Einzelne, vorwiegend reaktionäre kirchliche Kräfte, brachten zum Ausdruck, seitens der Kirche gebe es kaum Möglichkeiten, zu gesellschaftlichen Höhepunkten eigene Aktivitäten ohne staatliche Kontrolle zu entwickeln.

Sie sind der Auffassung,

  • nur derjenige habe die richtigen Lehren aus der Geschichte gezogen, der im Sinne des Pazifismus handele,

  • man solle sich mehr für die Wehrdienstverweigerung in der DDR10 engagieren,

  • von »Befreiung« könne keine Rede sein, da es noch nicht zur »Versöhnung« der Menschen gekommen sei: Haupthindernis sei dafür der Klassenstaat,

  • man könne sich nicht befreit fühlen, da man ja »besetzt« wurde; die Befreiung habe für viele Deutsche nur Leid gebracht.

In Einzelfällen griffen Personen Argumentationen westlicher Massenmedien auf und würdigten die Rolle der UdSSR bei der Zerschlagung des Hitlerfaschismus sowie die Bedeutung des 8. Mai 1945 für das deutsche Volk herab.

Sie äußerten:

  • Der 8. Mai könne in der DDR nicht als Tag des Sieges gefeiert werden, da das deutsche Volk nicht zu den Siegern im Zweiten Weltkrieg gehöre.

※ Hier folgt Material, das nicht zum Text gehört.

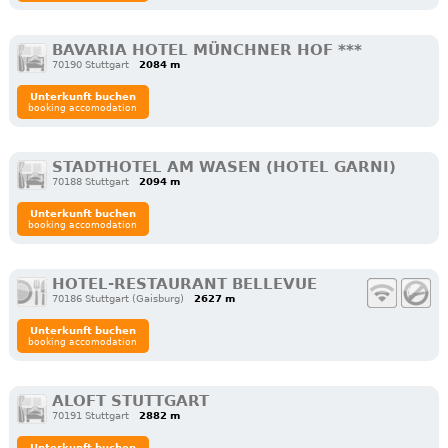
BAVARIA HOTEL MÜNCHNER HOF ***
70190 Stuttgart
2084 m
Unterkunft buchen
booking accomodation
STADTHOTEL AM WASEN (HOTEL GARNI)
70188 Stuttgart
2094 m
Unterkunft buchen
booking accomodation
HOTEL-RESTAURANT BELLEVUE
70186 Stuttgart (Gaisburg)
2627 m
Unterkunft buchen
booking accomodation
ALOFT STUTTGART
70191 Stuttgart
2882 m
Unterkunft buchen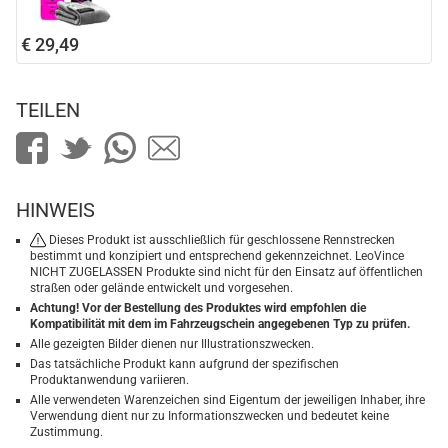
€ 29,49
TEILEN
HINWEIS
Dieses Produkt ist ausschließlich für geschlossene Rennstrecken
bestimmt und konzipiert und entsprechend gekennzeichnet. LeoVince
NICHT ZUGELASSEN Produkte sind nicht für den Einsatz auf öffentlichen
straßen oder gelände entwickelt und vorgesehen.
Achtung! Vor der Bestellung des Produktes wird empfohlen die
Kompatibilität mit dem im Fahrzeugschein angegebenen Typ zu prüfen.
Alle gezeigten Bilder dienen nur Illustrationszwecken.
Das tatsächliche Produkt kann aufgrund der spezifischen
Produktanwendung variieren.
Alle verwendeten Warenzeichen sind Eigentum der jeweiligen Inhaber, ihre
Verwendung dient nur zu Informationszwecken und bedeutet keine
Zustimmung.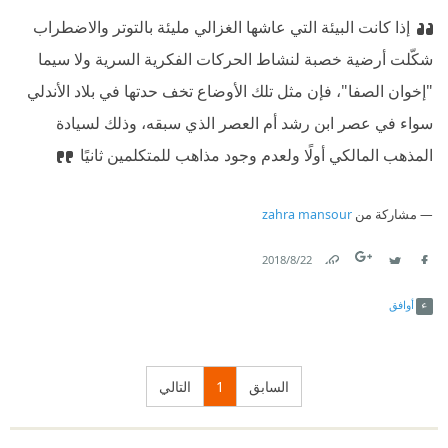
إذا كانت البيئة التي عاشها الغزالي مليئة بالتوتر والاضطراب
شكّلت أرضية خصبة لنشاط الحركات الفكرية السرية ولا سيما
"إخوان الصفا"، فإن مثل تلك الأوضاع تخف حدتها في بلاد الأندلي
سواء في عصر ابن رشد أم العصر الذي سبقه، وذلك لسيادة
المذهب المالكي أولًا ولعدم وجود مذاهب للمتكلمين ثانيًا
مشاركة من
zahra mansour
22‏/8‏/2018
Link
Twitter
Facebook
أوافق
السابق
1
التالي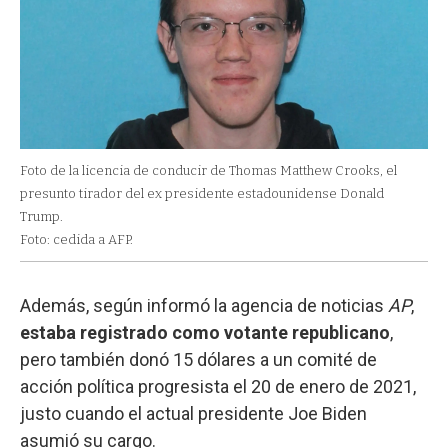
Foto de la licencia de conducir de Thomas Matthew Crooks, el
presunto tirador del ex presidente estadounidense Donald
Trump.
Foto: cedida a AFP.
Además, según informó la agencia de noticias
AP
,
estaba registrado como votante republicano
,
pero también donó 15 dólares a un comité de
acción política progresista el 20 de enero de 2021,
justo cuando el actual presidente Joe Biden
asumió su cargo.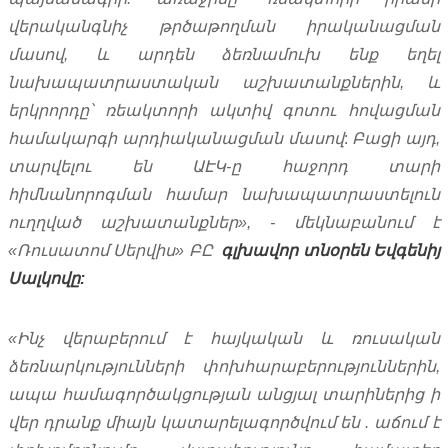
վերականգնիչ
թրծաթողման
իրականացման
մասով
,
և
արդեն
ձեռնամուխ
ենք
եղել
նախապատրաստական
աշխատանքներին
,
և
երկրորդը՝
ռեակտորի
ակտիվ
գոտու
հովացման
համակարգի
արդիականացման
մասով
:
Բացի
այդ
,
տարվելու
են
ԱԷԿ
-
ը
հաջորդ
տարի
հիմնանորոգման
համար
նախապատրաստելուն
ուղղված
աշխատանքներ
», -
մեկնաբանում
է
«
Ռուսատոմ
Սերվիս
»
ԲԸ
գլխավոր
տնօրեն
Եվգենիյ
Սալկովը
:
«
Ինչ
վերաբերում
է
հայկական
և
ռուսական
ձեռնարկությունների
փոխհարաբերություններին
,
ապա
համագործակցության
անցյալ
տարիներից
ի
վեր
դրանք
միայն
կատարելագործվում
են
.
աճում
է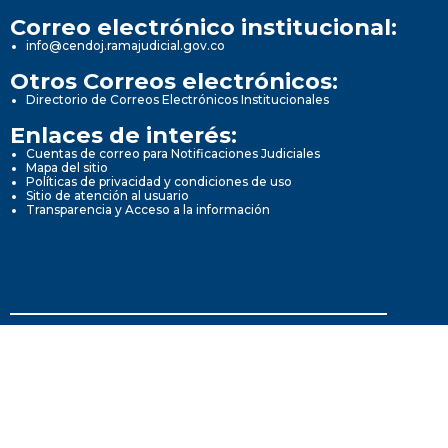
Correo electrónico institucional:
info@cendoj.ramajudicial.gov.co
Otros Correos electrónicos:
Directorio de Correos Electrónicos Institucionales
Enlaces de interés:
Cuentas de correo para Notificaciones Judiciales
Mapa del sitio
Políticas de privacidad y condiciones de uso
Sitio de atención al usuario
Transparencia y Acceso a la información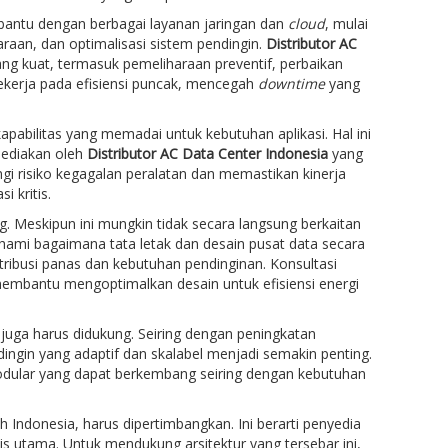
antu dengan berbagai layanan jaringan dan
cloud
, mulai
haraan, dan optimalisasi sistem pendingin.
Distributor AC
g kuat, termasuk pemeliharaan preventif, perbaikan
ekerja pada efisiensi puncak, mencegah
downtime
yang
pabilitas yang memadai untuk kebutuhan aplikasi. Hal ini
isediakan oleh
Distributor AC Data Center Indonesia
yang
gi risiko kegagalan peralatan dan memastikan kinerja
 kritis.
g. Meskipun ini mungkin tidak secara langsung berkaitan
ami bagaimana tata letak dan desain pusat data secara
ribusi panas dan kebutuhan pendinginan. Konsultasi
embantu mengoptimalkan desain untuk efisiensi energi
 juga harus didukung. Seiring dengan peningkatan
ingin yang adaptif dan skalabel menjadi semakin penting.
dular yang dapat berkembang seiring dengan kebutuhan
uh Indonesia, harus dipertimbangkan. Ini berarti penyedia
is utama. Untuk mendukung arsitektur yang tersebar ini,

  • Dieser Tag sei kein Grund zum Jubeln, sondern zur Besinnung bestimmt.

  • In der Propaganda hätten auch die »Kriegsopfer« des deutschen Volkes Erwähnung finden müssen, da sie vom Faschismus missbraucht worden seien.

Darüber hinaus wurde vereinzelt unterstellt, dass die Verbündeten der UdSSR im Zweiten Weltkrieg nicht gebührend als Siegermächte hervorgehoben worden seien.

Auf feindlich-negativen Grundpositionen stehende Kräfte brachten in Einzelfällen zum Ausdruck, es dürfe keinesfalls vergessen werden, wie die »Russen« nach 1945 in Deutschland »gehaust« hätten. Die Sowjetarmee habe auf deutschem Boden Schlimmeres getan, als die faschistische Wehrmacht in den besetzten Gebieten.

Im Zusammenhang mit der Vorbereitung zu den Feierlichkeiten zum 40. Jahrestag des Sieges über den Hitlerfaschismus und der Befreiung des deutschen Volkes liegen aus mehreren Bezirken Hinweise zur Medienpolitik vor.

Generell wird anerkannt, dass insgesamt eine wirksame propagandistische Arbeit geleistet wurde, indem interessante Fakten und Beiträge veröffentlicht wurden.

Vor allem ältere Bürger haben die Informationen als willkommenen Rückblick auf die Vergangenheit und den schweren Anfang hoch geschätzt.

Darüber hinaus wird jedoch auch zunehmend kritisch festgestellt, die Fülle der Informationen sei nicht mehr zu verarbeiten; es trete eine Übersättigung ein. Mehrfach äußerten Bürger, darunter vor allem Jugendliche und Studenten,

  • die Vielzahl der Sendebeiträge führe dazu, dass deren Inhalt nicht mehr voll erfasst werde,

  • ständige Wiederholungen von Berichterstattungen ähnlichen Inhalts ließen die emotionale Wirkung abflachen,

  • es sei an der Zeit, sich in den Medien auch wieder anderen Themen zuzuwenden.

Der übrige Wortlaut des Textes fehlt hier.